Martina Lauchengco, Operating Partner at Costanoa Ventures, has spent over twenty years as a marketing and product executive at top companies. And those top companies include Netscape, Microsoft, Loudcloud, and now Costanoa Ventures where she works with fast-growing startups to build their teams. Martina has interviewed thousands of candidates and knows just what it takes to nail an interview.
Martina sat down with a small group of PowerToFly VIP's and answered all of their questions regarding the interview process. Do you want access to exclusive chats with women like Martina? Click here to become a PowerToFly VIP and join our community of women here to empower one another.
Q: What are your best interview prep tips?
ML: Make sure you do the work before you get there. Go to the site, review the products, and get to know their competitors space.
Q: What was it like interviewing at Microsoft?
ML: I really liked interviewing at Microsoft because I was able to learn so much. You had to be mentally on the entire time because you were trying to go through an exercise of pushing someone else through their mental paces, and assessing their capacity and talent beyond what they could talk about. It required being nimble, and thinking just as much as the person you were interviewing.
Q: How would you handle addressing technical skills that have stagnated?
ML: Take the opportunity to teach yourself new skills. Know how you like to learn, and go do it - whether it's the classroom, self taught, or another way. Different disciplines have different requirements around whether or not you need to true up on things. If you're on the coding side, you would have to be current on those technologies. If you're on the marketing side, there's a lot in the marketing technology stack that has evolved very rapidly that you would want to spend some time retraining on.

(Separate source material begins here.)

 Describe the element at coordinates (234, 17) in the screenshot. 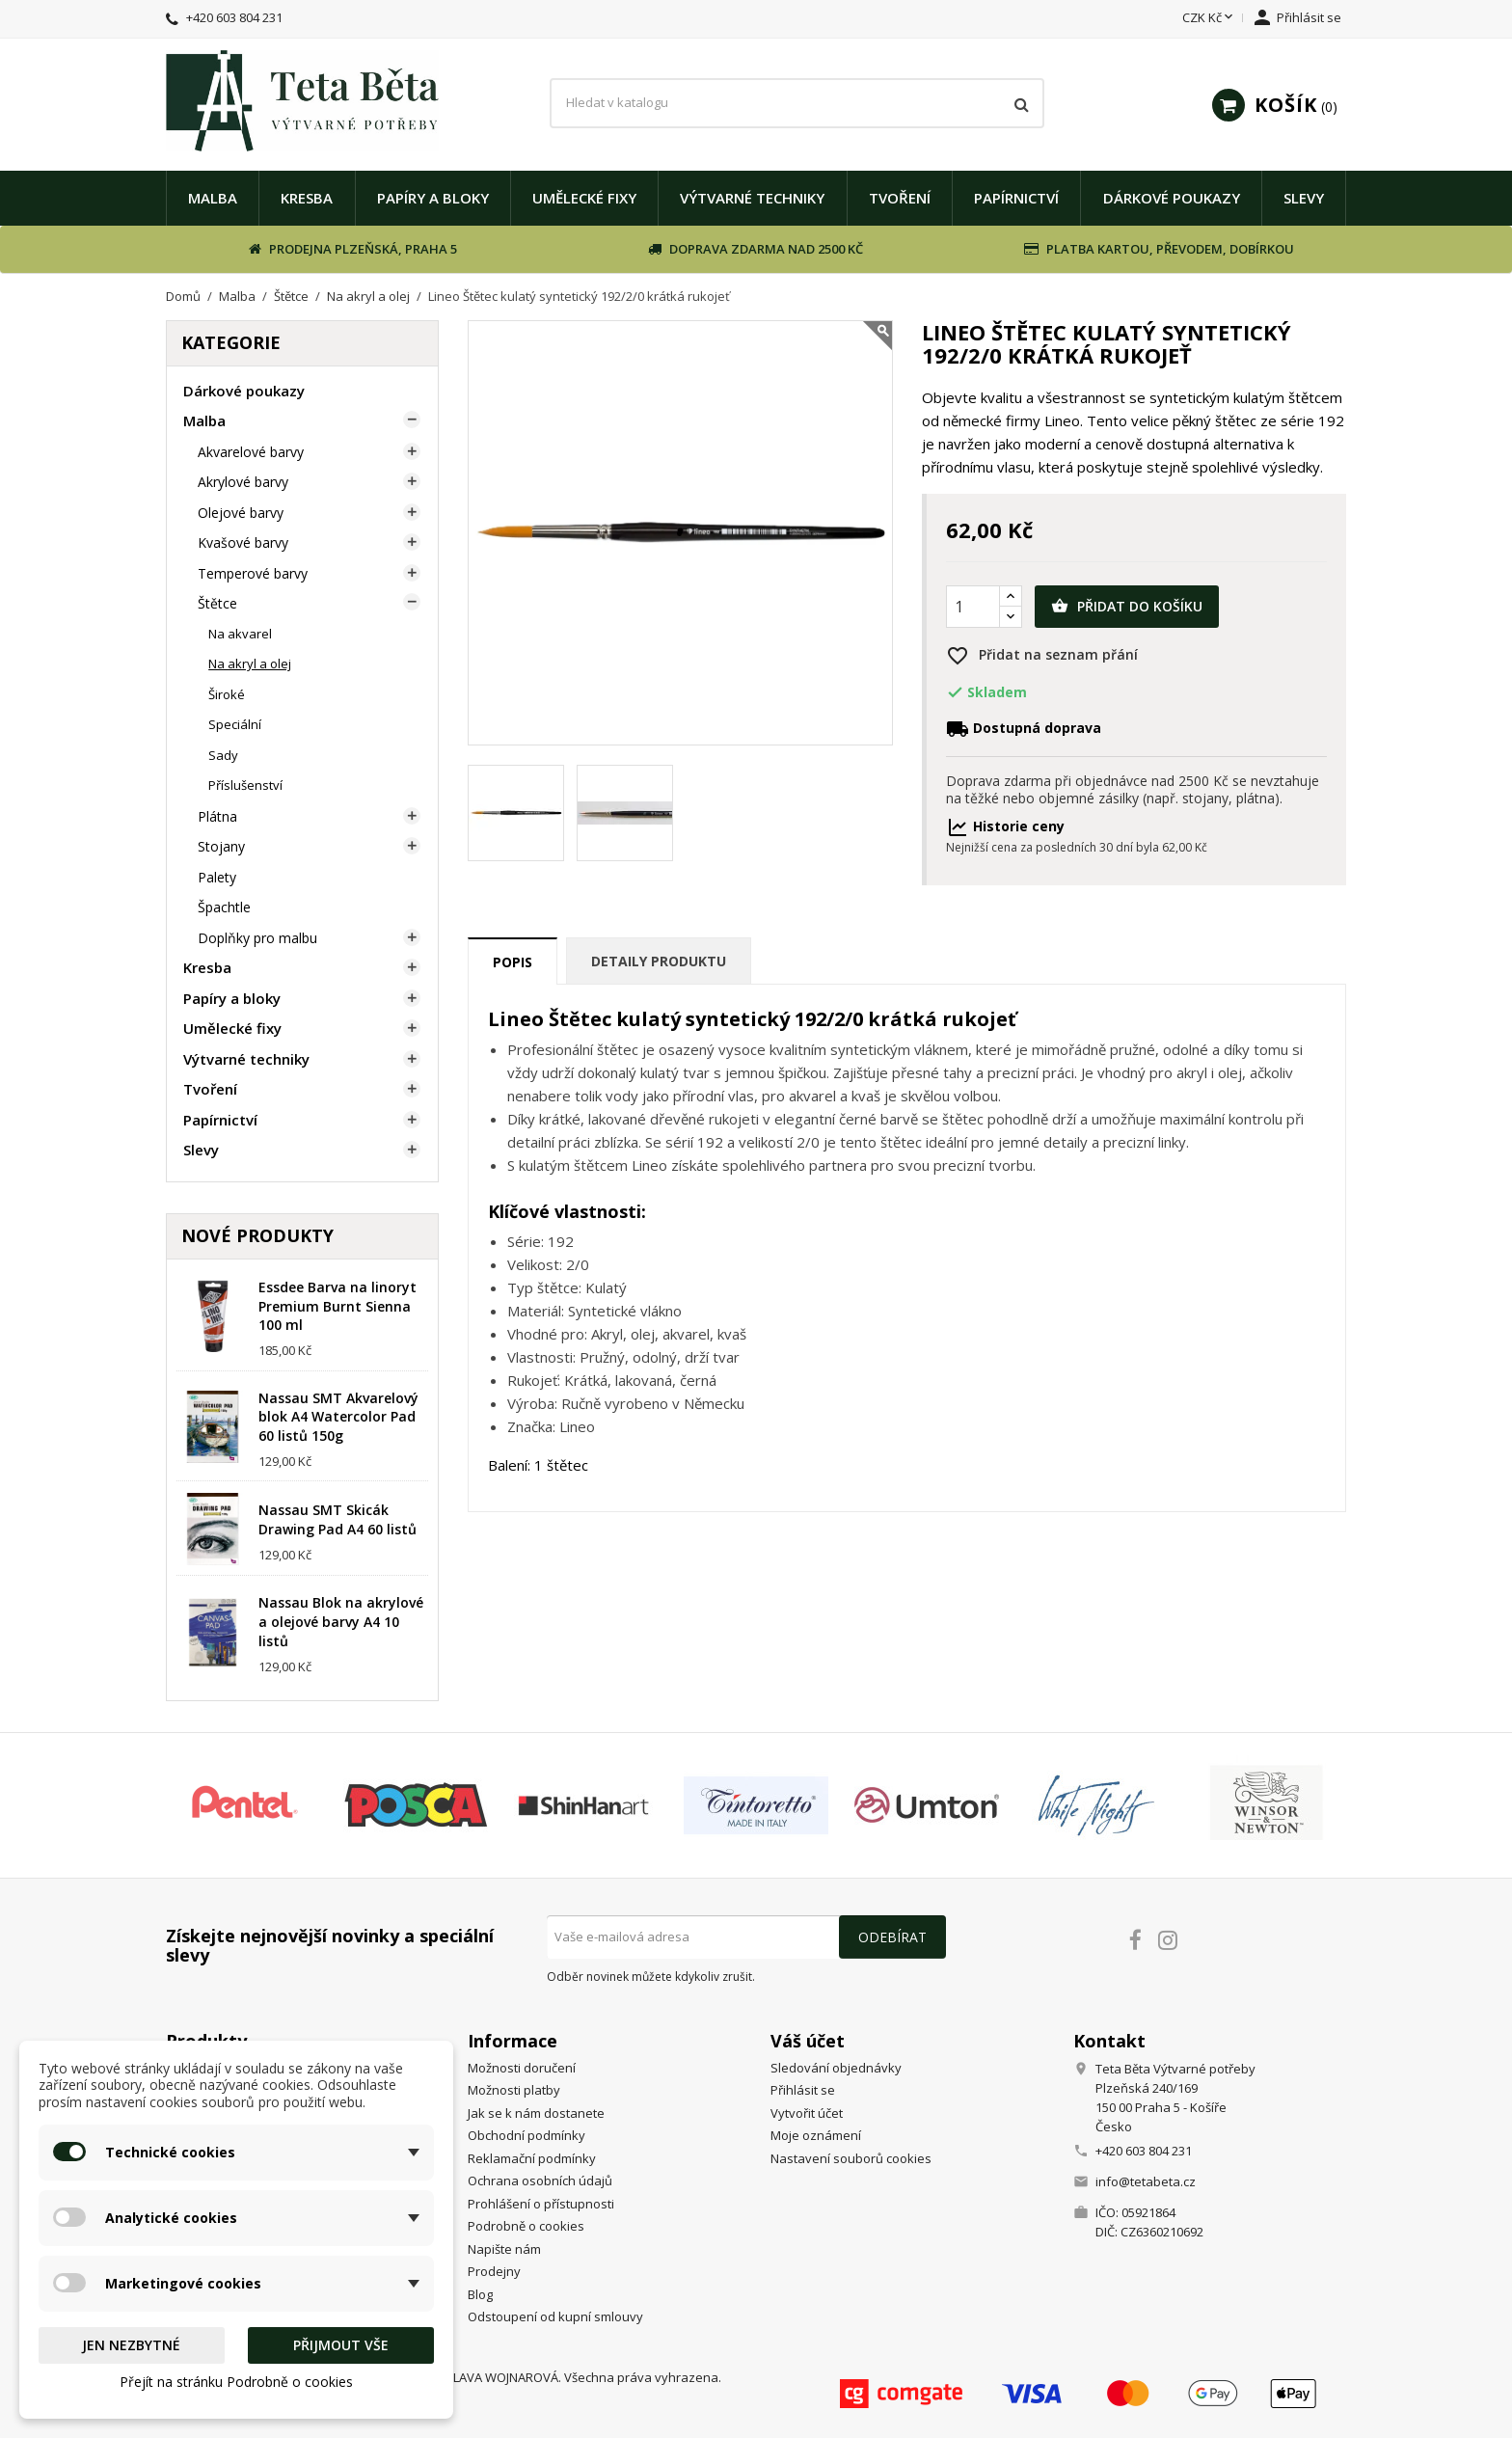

Q: What would you say if you had to stop working for a year due to health issues?
ML: First of all, it is far more important to step out of work and take care of your health than to work through the issues - and so I would spin it that way. Something like, "I spent a year dealing with my health issue so I could be my complete self when I returned to work."
Q: How do you balance being assertive and being perceived as forceful?
ML: I think this is a perpetual balance for women, and there is no single right answer - it's very contextual, and it has to do with the environment, and the moment you are in. This "balance" has just as much to do with who's in the room and how they are perceiving the information as well as how you are actually acting.